### [Work to be completed]
Among the entries below, how many lines hold "Ağrı"? Only the number is wanted.

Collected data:

--*--

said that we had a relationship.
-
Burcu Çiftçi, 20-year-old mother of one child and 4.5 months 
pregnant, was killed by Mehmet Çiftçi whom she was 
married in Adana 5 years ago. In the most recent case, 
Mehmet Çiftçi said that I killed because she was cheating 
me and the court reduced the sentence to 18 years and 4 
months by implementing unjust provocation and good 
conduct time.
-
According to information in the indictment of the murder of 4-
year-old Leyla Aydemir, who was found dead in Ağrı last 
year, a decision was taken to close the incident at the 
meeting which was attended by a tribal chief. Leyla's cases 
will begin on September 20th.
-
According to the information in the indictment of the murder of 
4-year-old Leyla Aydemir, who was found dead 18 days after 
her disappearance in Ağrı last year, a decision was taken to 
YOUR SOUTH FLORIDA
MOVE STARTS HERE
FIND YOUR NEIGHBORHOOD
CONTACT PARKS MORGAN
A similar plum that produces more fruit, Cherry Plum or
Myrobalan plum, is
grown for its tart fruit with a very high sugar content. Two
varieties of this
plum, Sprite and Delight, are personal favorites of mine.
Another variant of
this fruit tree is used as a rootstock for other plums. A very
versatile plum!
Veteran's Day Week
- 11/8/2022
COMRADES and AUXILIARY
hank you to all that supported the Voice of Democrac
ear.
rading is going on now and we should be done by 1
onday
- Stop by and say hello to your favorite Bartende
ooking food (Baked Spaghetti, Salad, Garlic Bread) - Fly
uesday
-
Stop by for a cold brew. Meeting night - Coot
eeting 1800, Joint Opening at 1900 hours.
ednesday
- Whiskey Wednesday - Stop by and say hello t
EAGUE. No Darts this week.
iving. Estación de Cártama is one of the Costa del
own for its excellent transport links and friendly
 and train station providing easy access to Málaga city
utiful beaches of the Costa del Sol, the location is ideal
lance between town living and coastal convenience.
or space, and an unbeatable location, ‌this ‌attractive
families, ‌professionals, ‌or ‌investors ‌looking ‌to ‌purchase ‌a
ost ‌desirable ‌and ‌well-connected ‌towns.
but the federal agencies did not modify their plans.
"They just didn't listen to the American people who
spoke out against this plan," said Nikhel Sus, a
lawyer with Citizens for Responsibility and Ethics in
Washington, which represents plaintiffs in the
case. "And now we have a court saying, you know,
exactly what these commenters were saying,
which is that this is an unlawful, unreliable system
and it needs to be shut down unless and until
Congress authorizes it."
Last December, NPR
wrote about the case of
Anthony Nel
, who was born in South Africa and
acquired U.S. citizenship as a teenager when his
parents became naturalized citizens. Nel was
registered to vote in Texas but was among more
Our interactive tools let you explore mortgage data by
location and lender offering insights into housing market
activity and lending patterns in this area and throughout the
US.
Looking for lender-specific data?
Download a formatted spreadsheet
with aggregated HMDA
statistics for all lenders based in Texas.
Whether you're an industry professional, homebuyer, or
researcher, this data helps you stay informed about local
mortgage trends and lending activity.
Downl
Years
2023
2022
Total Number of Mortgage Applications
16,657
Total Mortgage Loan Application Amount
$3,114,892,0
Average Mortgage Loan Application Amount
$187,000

--*--

### [Result of this exercise]
2